> _EXERCISE_
Write out the whole listing without a single alteration.

> _THE RECORDS_
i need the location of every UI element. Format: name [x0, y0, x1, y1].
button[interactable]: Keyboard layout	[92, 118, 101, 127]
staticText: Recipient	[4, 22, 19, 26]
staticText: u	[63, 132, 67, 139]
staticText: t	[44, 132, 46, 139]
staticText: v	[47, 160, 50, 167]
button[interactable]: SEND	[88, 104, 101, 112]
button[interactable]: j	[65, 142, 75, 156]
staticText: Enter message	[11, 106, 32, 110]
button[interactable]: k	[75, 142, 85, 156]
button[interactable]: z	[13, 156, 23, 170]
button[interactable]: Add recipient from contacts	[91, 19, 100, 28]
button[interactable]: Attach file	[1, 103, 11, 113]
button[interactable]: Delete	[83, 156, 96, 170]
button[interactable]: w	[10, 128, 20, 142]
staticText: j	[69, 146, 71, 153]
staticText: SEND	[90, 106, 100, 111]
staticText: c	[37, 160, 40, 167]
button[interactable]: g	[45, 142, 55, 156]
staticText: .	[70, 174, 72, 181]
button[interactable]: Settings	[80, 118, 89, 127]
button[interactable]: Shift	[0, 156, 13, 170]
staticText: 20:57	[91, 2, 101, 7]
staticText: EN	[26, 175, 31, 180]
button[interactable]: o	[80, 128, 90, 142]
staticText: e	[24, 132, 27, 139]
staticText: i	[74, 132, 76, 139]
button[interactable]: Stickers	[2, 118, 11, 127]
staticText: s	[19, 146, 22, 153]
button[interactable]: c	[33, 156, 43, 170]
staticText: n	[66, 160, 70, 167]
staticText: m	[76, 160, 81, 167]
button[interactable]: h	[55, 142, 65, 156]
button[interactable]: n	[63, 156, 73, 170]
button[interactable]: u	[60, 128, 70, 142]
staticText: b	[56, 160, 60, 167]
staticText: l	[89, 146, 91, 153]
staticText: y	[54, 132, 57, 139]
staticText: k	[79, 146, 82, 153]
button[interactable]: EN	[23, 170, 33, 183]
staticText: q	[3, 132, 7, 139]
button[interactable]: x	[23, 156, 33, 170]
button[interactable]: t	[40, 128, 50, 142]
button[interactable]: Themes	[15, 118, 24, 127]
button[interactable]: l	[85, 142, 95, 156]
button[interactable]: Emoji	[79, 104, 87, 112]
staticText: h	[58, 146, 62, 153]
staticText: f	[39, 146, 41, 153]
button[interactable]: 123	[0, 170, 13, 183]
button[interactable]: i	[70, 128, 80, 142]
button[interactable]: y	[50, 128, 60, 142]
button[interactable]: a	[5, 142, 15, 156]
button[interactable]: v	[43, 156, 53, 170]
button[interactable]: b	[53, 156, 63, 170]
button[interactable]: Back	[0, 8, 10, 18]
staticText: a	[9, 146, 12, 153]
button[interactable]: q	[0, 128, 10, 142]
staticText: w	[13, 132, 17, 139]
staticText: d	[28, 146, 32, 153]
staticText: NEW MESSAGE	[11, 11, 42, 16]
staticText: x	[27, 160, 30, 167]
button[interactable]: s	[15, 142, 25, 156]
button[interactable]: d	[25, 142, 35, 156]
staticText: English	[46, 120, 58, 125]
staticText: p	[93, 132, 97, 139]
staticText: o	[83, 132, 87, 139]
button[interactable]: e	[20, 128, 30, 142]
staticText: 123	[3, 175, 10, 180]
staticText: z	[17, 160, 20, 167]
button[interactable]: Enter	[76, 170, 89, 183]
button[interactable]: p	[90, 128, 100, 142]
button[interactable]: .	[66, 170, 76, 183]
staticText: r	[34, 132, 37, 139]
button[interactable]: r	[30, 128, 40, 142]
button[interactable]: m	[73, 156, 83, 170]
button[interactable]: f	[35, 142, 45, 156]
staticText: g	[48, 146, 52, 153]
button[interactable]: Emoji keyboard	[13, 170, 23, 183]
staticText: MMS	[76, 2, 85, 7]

> _ANSWER TO THE EXERCISE_
i need the location of every UI element. Format: name [x0, y0, x1, y1].
button[interactable]: Keyboard layout	[92, 118, 101, 127]
staticText: Recipient	[4, 22, 19, 26]
staticText: u	[63, 132, 67, 139]
staticText: t	[44, 132, 46, 139]
staticText: v	[47, 160, 50, 167]
button[interactable]: SEND	[88, 104, 101, 112]
button[interactable]: j	[65, 142, 75, 156]
staticText: Enter message	[11, 106, 32, 110]
button[interactable]: k	[75, 142, 85, 156]
button[interactable]: z	[13, 156, 23, 170]
button[interactable]: Add recipient from contacts	[91, 19, 100, 28]
button[interactable]: Attach file	[1, 103, 11, 113]
button[interactable]: Delete	[83, 156, 96, 170]
button[interactable]: w	[10, 128, 20, 142]
staticText: j	[69, 146, 71, 153]
staticText: SEND	[90, 106, 100, 111]
staticText: c	[37, 160, 40, 167]
button[interactable]: g	[45, 142, 55, 156]
staticText: .	[70, 174, 72, 181]
button[interactable]: Settings	[80, 118, 89, 127]
button[interactable]: Shift	[0, 156, 13, 170]
staticText: 20:57	[91, 2, 101, 7]
staticText: EN	[26, 175, 31, 180]
button[interactable]: o	[80, 128, 90, 142]
staticText: e	[24, 132, 27, 139]
staticText: i	[74, 132, 76, 139]
button[interactable]: Stickers	[2, 118, 11, 127]
staticText: s	[19, 146, 22, 153]
button[interactable]: c	[33, 156, 43, 170]
staticText: n	[66, 160, 70, 167]
staticText: m	[76, 160, 81, 167]
button[interactable]: h	[55, 142, 65, 156]
button[interactable]: n	[63, 156, 73, 170]
button[interactable]: u	[60, 128, 70, 142]
staticText: b	[56, 160, 60, 167]
staticText: l	[89, 146, 91, 153]
staticText: y	[54, 132, 57, 139]
staticText: k	[79, 146, 82, 153]
button[interactable]: EN	[23, 170, 33, 183]
staticText: q	[3, 132, 7, 139]
button[interactable]: x	[23, 156, 33, 170]
button[interactable]: t	[40, 128, 50, 142]
button[interactable]: Themes	[15, 118, 24, 127]
button[interactable]: l	[85, 142, 95, 156]
button[interactable]: Emoji	[79, 104, 87, 112]
staticText: h	[58, 146, 62, 153]
staticText: f	[39, 146, 41, 153]
button[interactable]: 123	[0, 170, 13, 183]
button[interactable]: i	[70, 128, 80, 142]
button[interactable]: y	[50, 128, 60, 142]
button[interactable]: a	[5, 142, 15, 156]
button[interactable]: v	[43, 156, 53, 170]
button[interactable]: b	[53, 156, 63, 170]
button[interactable]: Back	[0, 8, 10, 18]
staticText: a	[9, 146, 12, 153]
button[interactable]: q	[0, 128, 10, 142]
staticText: w	[13, 132, 17, 139]
staticText: d	[28, 146, 32, 153]
staticText: NEW MESSAGE	[11, 11, 42, 16]
staticText: x	[27, 160, 30, 167]
button[interactable]: s	[15, 142, 25, 156]
button[interactable]: d	[25, 142, 35, 156]
staticText: English	[46, 120, 58, 125]
staticText: p	[93, 132, 97, 139]
staticText: o	[83, 132, 87, 139]
button[interactable]: e	[20, 128, 30, 142]
staticText: 123	[3, 175, 10, 180]
staticText: z	[17, 160, 20, 167]
button[interactable]: Enter	[76, 170, 89, 183]
button[interactable]: p	[90, 128, 100, 142]
button[interactable]: .	[66, 170, 76, 183]
staticText: r	[34, 132, 37, 139]
button[interactable]: r	[30, 128, 40, 142]
button[interactable]: m	[73, 156, 83, 170]
button[interactable]: f	[35, 142, 45, 156]
staticText: g	[48, 146, 52, 153]
button[interactable]: Emoji keyboard	[13, 170, 23, 183]
staticText: MMS	[76, 2, 85, 7]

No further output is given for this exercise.